Records from a data source
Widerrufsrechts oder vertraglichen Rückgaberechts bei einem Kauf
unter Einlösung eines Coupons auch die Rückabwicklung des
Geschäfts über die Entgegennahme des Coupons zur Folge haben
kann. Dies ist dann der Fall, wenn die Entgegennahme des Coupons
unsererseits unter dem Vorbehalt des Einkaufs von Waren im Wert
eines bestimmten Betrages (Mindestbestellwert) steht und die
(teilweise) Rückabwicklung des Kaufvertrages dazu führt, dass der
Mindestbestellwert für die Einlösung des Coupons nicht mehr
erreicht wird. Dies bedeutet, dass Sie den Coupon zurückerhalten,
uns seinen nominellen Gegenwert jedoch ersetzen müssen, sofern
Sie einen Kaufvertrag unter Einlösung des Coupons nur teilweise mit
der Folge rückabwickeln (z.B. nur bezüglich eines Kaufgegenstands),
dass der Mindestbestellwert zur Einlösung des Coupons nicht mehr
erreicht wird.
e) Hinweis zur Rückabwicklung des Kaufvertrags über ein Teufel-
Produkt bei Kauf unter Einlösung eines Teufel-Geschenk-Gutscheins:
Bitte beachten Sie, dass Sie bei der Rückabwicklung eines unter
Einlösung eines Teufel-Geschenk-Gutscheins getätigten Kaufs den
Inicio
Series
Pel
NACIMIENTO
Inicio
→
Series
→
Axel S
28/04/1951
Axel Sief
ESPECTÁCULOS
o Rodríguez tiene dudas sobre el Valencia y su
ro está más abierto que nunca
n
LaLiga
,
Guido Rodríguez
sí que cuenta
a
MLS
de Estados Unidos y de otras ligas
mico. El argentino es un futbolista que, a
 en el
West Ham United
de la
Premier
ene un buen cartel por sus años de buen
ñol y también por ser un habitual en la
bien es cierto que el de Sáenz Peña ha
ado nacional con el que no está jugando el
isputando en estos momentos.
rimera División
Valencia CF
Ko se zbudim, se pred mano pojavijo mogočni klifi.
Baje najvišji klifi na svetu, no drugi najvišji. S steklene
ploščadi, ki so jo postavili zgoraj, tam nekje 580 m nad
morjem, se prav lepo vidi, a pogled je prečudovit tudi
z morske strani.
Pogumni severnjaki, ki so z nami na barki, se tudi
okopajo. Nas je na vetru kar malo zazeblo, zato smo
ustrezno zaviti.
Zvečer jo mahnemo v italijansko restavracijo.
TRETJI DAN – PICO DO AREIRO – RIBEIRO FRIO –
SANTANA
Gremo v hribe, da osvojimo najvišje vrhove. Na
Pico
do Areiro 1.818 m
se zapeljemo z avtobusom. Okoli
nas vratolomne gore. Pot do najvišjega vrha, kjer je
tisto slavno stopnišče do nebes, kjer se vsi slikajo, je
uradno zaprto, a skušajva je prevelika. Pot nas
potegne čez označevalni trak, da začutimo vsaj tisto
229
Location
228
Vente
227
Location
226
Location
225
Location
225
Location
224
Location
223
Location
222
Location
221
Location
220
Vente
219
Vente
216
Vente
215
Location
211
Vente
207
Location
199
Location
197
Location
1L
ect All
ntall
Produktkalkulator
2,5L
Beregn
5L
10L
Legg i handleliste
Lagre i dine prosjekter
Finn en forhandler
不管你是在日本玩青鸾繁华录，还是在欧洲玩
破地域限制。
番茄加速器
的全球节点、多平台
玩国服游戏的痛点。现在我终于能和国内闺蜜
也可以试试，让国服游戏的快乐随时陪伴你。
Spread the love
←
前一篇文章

== What the exercise asks ==
Print each line of the data exactly. Keep all of it.

== Solution to the problem ==
Widerrufsrechts oder vertraglichen Rückgaberechts bei einem Kauf
unter Einlösung eines Coupons auch die Rückabwicklung des
Geschäfts über die Entgegennahme des Coupons zur Folge haben
kann. Dies ist dann der Fall, wenn die Entgegennahme des Coupons
unsererseits unter dem Vorbehalt des Einkaufs von Waren im Wert
eines bestimmten Betrages (Mindestbestellwert) steht und die
(teilweise) Rückabwicklung des Kaufvertrages dazu führt, dass der
Mindestbestellwert für die Einlösung des Coupons nicht mehr
erreicht wird. Dies bedeutet, dass Sie den Coupon zurückerhalten,
uns seinen nominellen Gegenwert jedoch ersetzen müssen, sofern
Sie einen Kaufvertrag unter Einlösung des Coupons nur teilweise mit
der Folge rückabwickeln (z.B. nur bezüglich eines Kaufgegenstands),
dass der Mindestbestellwert zur Einlösung des Coupons nicht mehr
erreicht wird.
e) Hinweis zur Rückabwicklung des Kaufvertrags über ein Teufel-
Produkt bei Kauf unter Einlösung eines Teufel-Geschenk-Gutscheins:
Bitte beachten Sie, dass Sie bei der Rückabwicklung eines unter
Einlösung eines Teufel-Geschenk-Gutscheins getätigten Kaufs den
Inicio
Series
Pel
NACIMIENTO
Inicio
→
Series
→
Axel S
28/04/1951
Axel Sief
ESPECTÁCULOS
o Rodríguez tiene dudas sobre el Valencia y su
ro está más abierto que nunca
n
LaLiga
,
Guido Rodríguez
sí que cuenta
a
MLS
de Estados Unidos y de otras ligas
mico. El argentino es un futbolista que, a
 en el
West Ham United
de la
Premier
ene un buen cartel por sus años de buen
ñol y también por ser un habitual en la
bien es cierto que el de Sáenz Peña ha
ado nacional con el que no está jugando el
isputando en estos momentos.
rimera División
Valencia CF
Ko se zbudim, se pred mano pojavijo mogočni klifi.
Baje najvišji klifi na svetu, no drugi najvišji. S steklene
ploščadi, ki so jo postavili zgoraj, tam nekje 580 m nad
morjem, se prav lepo vidi, a pogled je prečudovit tudi
z morske strani.
Pogumni severnjaki, ki so z nami na barki, se tudi
okopajo. Nas je na vetru kar malo zazeblo, zato smo
ustrezno zaviti.
Zvečer jo mahnemo v italijansko restavracijo.
TRETJI DAN – PICO DO AREIRO – RIBEIRO FRIO –
SANTANA
Gremo v hribe, da osvojimo najvišje vrhove. Na
Pico
do Areiro 1.818 m
se zapeljemo z avtobusom. Okoli
nas vratolomne gore. Pot do najvišjega vrha, kjer je
tisto slavno stopnišče do nebes, kjer se vsi slikajo, je
uradno zaprto, a skušajva je prevelika. Pot nas
potegne čez označevalni trak, da začutimo vsaj tisto
229
Location
228
Vente
227
Location
226
Location
225
Location
225
Location
224
Location
223
Location
222
Location
221
Location
220
Vente
219
Vente
216
Vente
215
Location
211
Vente
207
Location
199
Location
197
Location
1L
ect All
ntall
Produktkalkulator
2,5L
Beregn
5L
10L
Legg i handleliste
Lagre i dine prosjekter
Finn en forhandler
不管你是在日本玩青鸾繁华录，还是在欧洲玩
破地域限制。
番茄加速器
的全球节点、多平台
玩国服游戏的痛点。现在我终于能和国内闺蜜
也可以试试，让国服游戏的快乐随时陪伴你。
Spread the love
←
前一篇文章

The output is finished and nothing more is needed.